The Donaghy Revelation menjadi skandal perjudian paling buruk untuk memukul olahraga profesional Amerika sejak setidaknya pembuangan Pete Rose dari bisbol pada tahun 1989 dan mungkin karena Black Sox melemparkan World Series 1919. Di saat yang gelap itu, NBA bisa saja merunduk dan menunggu fajar. Itu bisa terus memperlakukan taruhan olahraga sebagai musuh yang selama yang bisa diingat siapa pun telah mengancam struktur permainan. Dan secara publik, memang demikian. Sebuah surat tahun 2007 yang ditandatangani oleh semua penasihat umum liga olahraga utama dan NCAA, termasuk wakil presiden NBA Rick Buchanan, menyatakan, “Kerusakan yang diakibatkan oleh dukungan pemerintah terhadap taruhan olahraga jauh melebihi dugaan manfaat.”

Namun, secara pribadi, liga sedang mengamati – dengan seksama – ketika pasar Vegas dan situs fantasi harian legal tumbuh secara eksponensial. Itu melihat bagaimana semua minat itu, serta aksi dari situs taruhan lepas pantai ilegal, menyulut fandom NBA, dan menyadari bahwa mereka perlu memiliki kursi di meja – lebih baik untuk memantau dan memonetisasi gairah yang sedang berkembang itu. Ini dipelajari dan diteliti dan direncanakan di balik pintu tertutup sebelum pindah. Dan ketika itu terjadi, itu tidak halus.

Pivot point NBA pada perjudian yang dilegalkan muncul dalam 13 November 2014, editorial di The New York Times, ditulis oleh komisaris baru Adam Silver: Saya percaya bahwa taruhan olahraga harus dibawa keluar dari bawah tanah dan ke sinar matahari di mana itu bisa dimonitor dan diatur secara tepat.

Hakim Agung menyarankan agar melegalkan Perjudian olahraga

Hakim Agung menyarankan agar melegalkan Perjudian olahraga

Hakim agung AS menyarankan agar mereka dapat menegakkan legalisasi perjudian olah raga New Jersey, dalam sebuah langkah yang dapat menyebar dengan cepat di seluruh negeri dan membiarkan negara-negara lain mengambil beberapa miliar dolar sekarang bertaruh secara ilegal.

Dalam sebuah argumen satu jam di Washington, Senin, mayoritas hakim menyuarakan keraguan tentang undang-undang federal 1992 yang melarang taruhan pada acara olahraga individu di setiap negara bagian kecuali Nevada. New Jersey, yang mencoba untuk mencabut larangannya terhadap judi olahraga, berpendapat bahwa undang-undang federal melanggar hak-hak negara bagian.

Hakim Anthony Kennedy, sering kali memilih suara pengadilan, mengatakan hukum federal “meninggalkan hukum negara yang tidak diinginkan negara.”

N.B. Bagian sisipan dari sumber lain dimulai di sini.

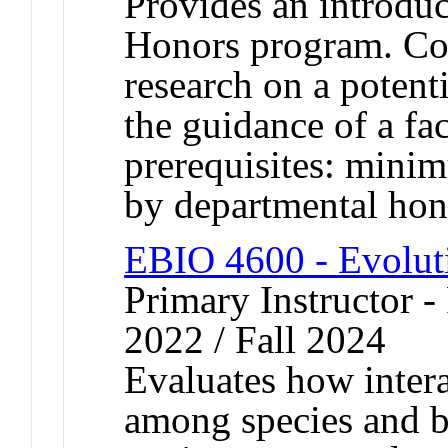
Provides an introduc
Honors program. Cons
research on a potent
the guidance of a f
prerequisites: mini
by departmental hon
EBIO 4600 - Evolut
Primary Instructor - 
2022 / Fall 2024
Evaluates how intera
among species and b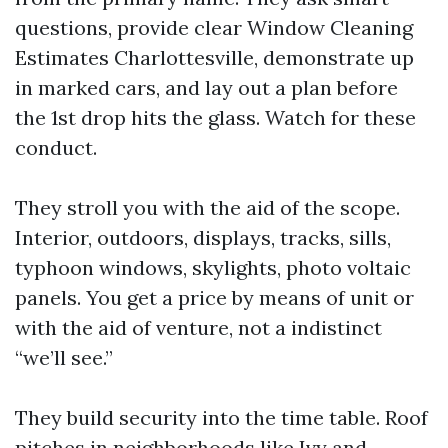
questions, provide clear Window Cleaning
Estimates Charlottesville, demonstrate up
in marked cars, and lay out a plan before
the 1st drop hits the glass. Watch for these
conduct.
They stroll you with the aid of the scope.
Interior, outdoors, displays, tracks, sills,
typhoon windows, skylights, photo voltaic
panels. You get a price by means of unit or
with the aid of venture, not a indistinct
“we’ll see.”
They build security into the time table. Roof
pitches in neighborhoods like Ivy and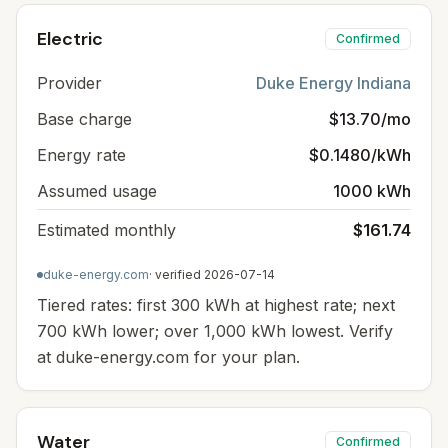
Electric
Confirmed
Provider
Duke Energy Indiana
Base charge
$13.70/mo
Energy rate
$0.1480/kWh
Assumed usage
1000 kWh
Estimated monthly
$161.74
duke-energy.com
· verified
2026-07-14
Tiered rates: first 300 kWh at highest rate; next
700 kWh lower; over 1,000 kWh lowest. Verify
at duke-energy.com for your plan.
Water
Confirmed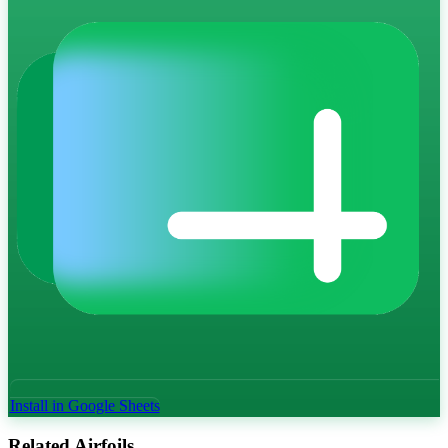
Install in Google Sheets
Related Airfoils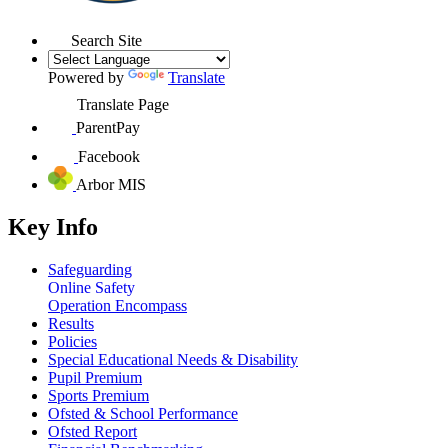
Search Site
Powered by
Translate
Translate Page
ParentPay
Facebook
Arbor MIS
Key Info
Safeguarding
Online Safety
Operation Encompass
Results
Policies
Special Educational Needs & Disability
Pupil Premium
Sports Premium
Ofsted & School Performance
Ofsted Report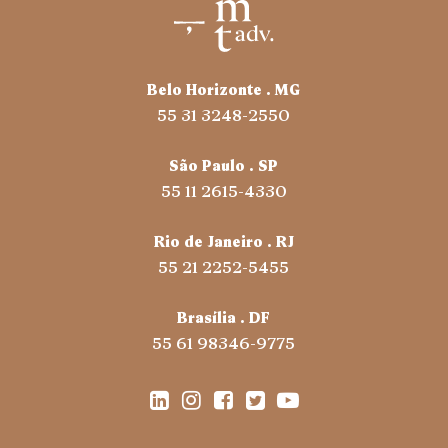
Belo Horizonte . MG
55 31 3248-2550
São Paulo . SP
55 11 2615-4330
Rio de Janeiro . RJ
55 21 2252-5455
Brasília . DF
55 61 98346-9775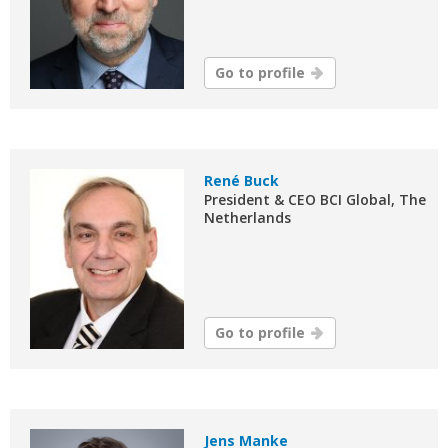
Go to profile
René Buck
President & CEO BCI Global, The
Netherlands
Go to profile
Jens Manke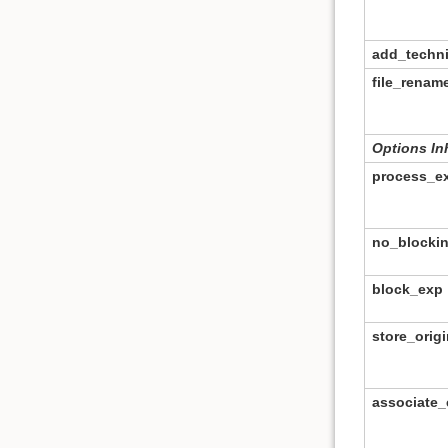
add_techn
file_rena
Options In
process_e
no_blocki
block_exp
store_origi
associate_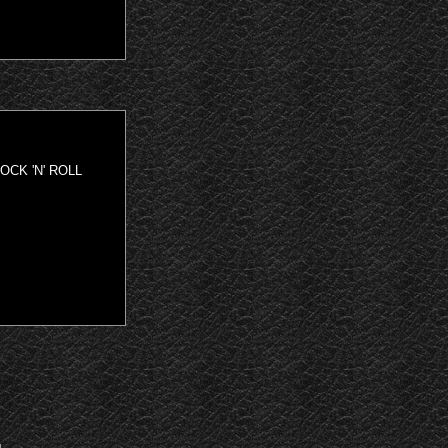
OCK 'N' ROLL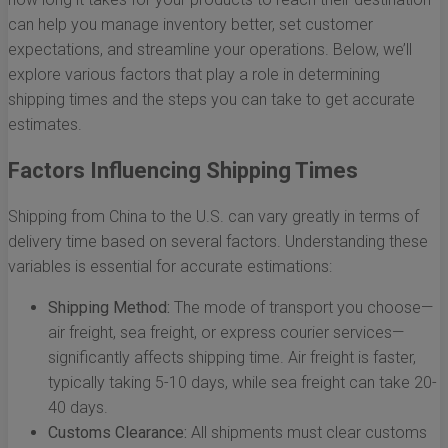
can help you manage inventory better, set customer
expectations, and streamline your operations. Below, we’ll
explore various factors that play a role in determining
shipping times and the steps you can take to get accurate
estimates.
Factors Influencing Shipping Times
Shipping from China to the U.S. can vary greatly in terms of
delivery time based on several factors. Understanding these
variables is essential for accurate estimations:
Shipping Method:
The mode of transport you choose—
air freight, sea freight, or express courier services—
significantly affects shipping time. Air freight is faster,
typically taking 5-10 days, while sea freight can take 20-
40 days.
Customs Clearance:
All shipments must clear customs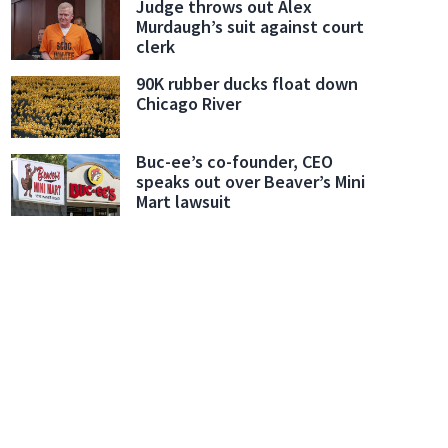
Judge throws out Alex
Murdaugh’s suit against court
clerk
90K rubber ducks float down
Chicago River
thrie search
These images from a Nest camera installed at Nancy Guthrie's home were r
Buc-ee’s co-founder, CEO
m)
speaks out over Beaver’s Mini
Mart lawsuit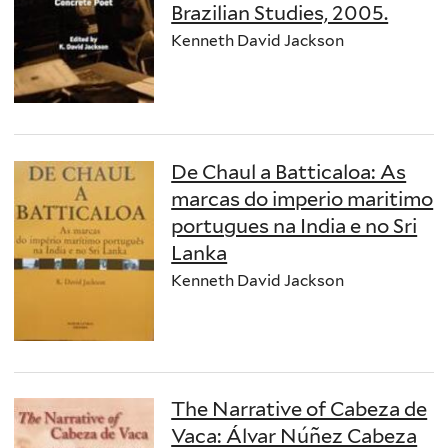
Brazilian Studies, 2005.
Kenneth David Jackson
De Chaul a Batticaloa: As
marcas do imperio maritimo
portugues na India e no Sri
Lanka
Kenneth David Jackson
The Narrative of Cabeza de
Vaca: Álvar Núñez Cabeza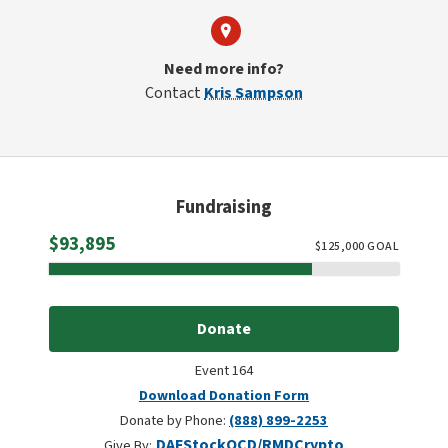
Need more info?
Contact
Kris Sampson
Fundraising
Raised
$93,895
$
125,000
GOAL
Donate
Event 164
Download Donation Form
Donate by Phone:
(888) 899-2253
DAF
Stock
QCD/RMD
Crypto
Give By: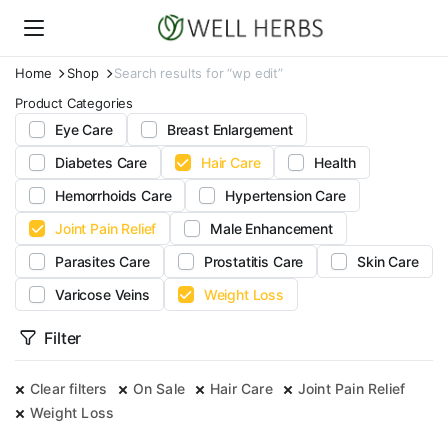
Home
Shop
Search results for “wp edit”
Product Categories
Eye Care
Breast Enlargement
Diabetes Care
Hair Care
Health
Hemorrhoids Care
Hypertension Care
Joint Pain Relief
Male Enhancement
Parasites Care
Prostatitis Care
Skin Care
Varicose Veins
Weight Loss
Filter
Clear filters
On Sale
Hair Care
Joint Pain Relief
Weight Loss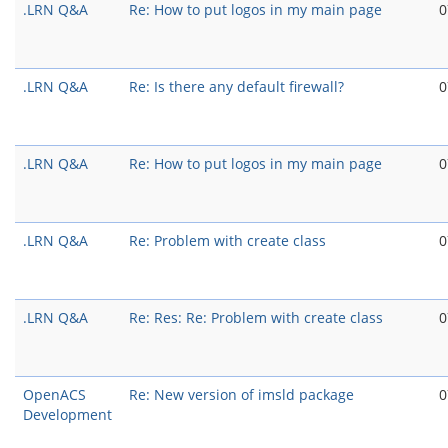
.LRN Q&A
Re: How to put logos in my main page
0
.LRN Q&A
Re: Is there any default firewall?
0
.LRN Q&A
Re: How to put logos in my main page
0
.LRN Q&A
Re: Problem with create class
0
.LRN Q&A
Re: Res: Re: Problem with create class
0
OpenACS
Re: New version of imsld package
0
Development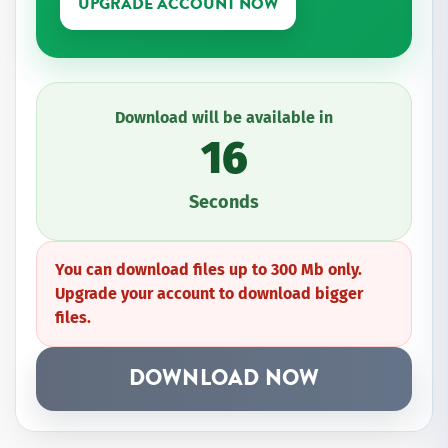
UPGRADE ACCOUNT NOW
Download will be available in
16
Seconds
You can download files up to 300 Mb only.
Upgrade your account to download bigger
files.
DOWNLOAD NOW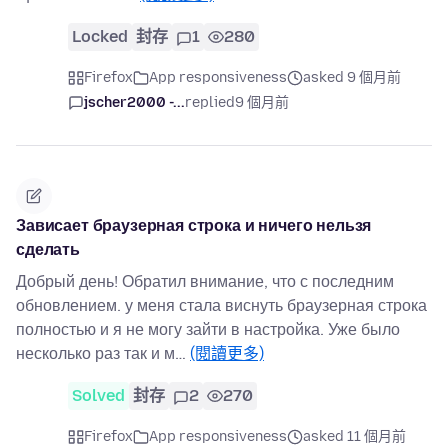
Locked
封存
1
280
Firefox
App responsiveness
asked 9 個月前
jscher2000 -...
replied
9 個月前
Зависает браузерная строка и ничего нельзя
сделать
Добрый день! Обратил внимание, что с последним
обновлением. у меня стала виснуть браузерная строка
полностью и я не могу зайти в настройка. Уже было
несколько раз так и м…
(閱讀更多)
Solved
封存
2
270
Firefox
App responsiveness
asked 11 個月前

Jika pengadilan tinggi menjatuhkan undang-undang federal, negara bagian lain dapat bergerak cepat untuk mengambil bagian dari $ 150 miliar yang didukung Asosiasi Permainan Amerika yang didukung kasino secara ilegal setiap tahun. Dengan beberapa perkiraan, lebih dari selusin negara bagian dapat memiliki perjudian olahraga legal pada akhir tahun depan.

Gubernur New Jersey Chris Christie, yang duduk di barisan depan untuk argumen, mengatakan kepada wartawan sesudahnya bahwa negaranya siap untuk memulai taruhan olahraga dalam waktu dua minggu jika itu berlaku. Pengadilan akan memerintah pada bulan Juni.

Hakim Ruth Bader Ginsburg menyarankan dia akan memilih untuk menegakkan undang-undang federal, Undang-undang Perlindungan Olahraga Profesional dan Amatir, juga dikenal sebagai PASPA. Dia mempertanyakan pendapat New Jersey bahwa pemerintah federal telah melanggar Amandemen ke-10 Konstitusi dengan mengatakan bahwa negara tidak dapat mencabut larangannya.